ARM® DS-5™ Streamline™ has been a tool available for some time which allows developers to optimize applications across the whole of any system with an ARM Cortex-A CPU and ARM Mali GPU. Using the tool, you could not only improve FPS but also power efficiency.
Understanding When You Are Fragment Bound
Using DS-5 Streamline, you can quickly identify where in the system the bottleneck lies. In a graphics application there are a number of areas where this could be the case: CPU, Vertex Processing, Fragment Processing and Bandwidth. However, to understand the cause of the bottleneck from an application perspective, you need the visibility and features provided by Mali Graphics Debugger.

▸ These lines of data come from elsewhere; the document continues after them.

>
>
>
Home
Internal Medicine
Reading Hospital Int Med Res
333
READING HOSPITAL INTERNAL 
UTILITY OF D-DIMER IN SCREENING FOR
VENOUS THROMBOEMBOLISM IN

In the case of the latter two, Fragment Processing and Bandwidth, we have a number of new features in the latest Mali Graphics Debugger v1.2 to address the common issues.
Overdraw
Overdraw is the term used when you are writing out a fragment more than once. This often occurs when you have transparency in a scene or when you are drawing your objects from back to front. Overdraw is not a bad thing, you might need it to achieve a certain effect - unnecessary overdraw is what we want to avoid. For example, unnecessary overdraw occurs if you are drawing with transparency when it is not required or, as mentioned above, you are drawing your objects from back to front causing the Fragment Processing on the GPU to perform work on pixels that may never be seen, reducing performance and also burning precious joules.

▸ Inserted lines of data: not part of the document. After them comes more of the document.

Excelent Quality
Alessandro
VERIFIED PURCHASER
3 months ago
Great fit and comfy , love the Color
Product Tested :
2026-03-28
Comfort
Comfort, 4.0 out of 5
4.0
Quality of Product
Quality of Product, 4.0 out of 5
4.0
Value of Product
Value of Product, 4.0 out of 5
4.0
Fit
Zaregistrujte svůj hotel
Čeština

The Overdraw Map feature in the Mali Graphics Debugger can be enabled with a simple toggle in the UI allowing the device to switch to a special mode displaying overdraw. Once in this mode you can capture a frame and step through each draw call to see how the overdraw is being built up and then identify the offending draw call.
Figure 1. Overdraw Map
Figure 1 above shows the overdraw for a game application. The whiter the area on the map, the more overdraw there is (black being zero overdraw). The view allows a simple means to identify areas where you could reduce overdraw.
Shader Utilization
The Mali Graphics Debugger has a useful feature allowing you to capture all the shaders (vertex and fragment) being utilized in a frame along with cycle count information of each shader. With only this information, it’s difficult to identify the shaders you need to spend optimization effort on. Say for example you have a fragment shader being reported as 12 cycles compared with 5-6 cycles for the other shaders. Instinct might dictate that you start optimizing the 12 cycle shader. If that particular shader results in only rendering 4 pixels on the screen, there is unlikely to be any performance gain from working on this shader. A new feature called the Shader Utilization Map in the Mali Graphics Debugger v1.2 allows you to identify which are the most expensive shaders in terms of real usage. i.e. the shaders that took the most amount of GPU processing time.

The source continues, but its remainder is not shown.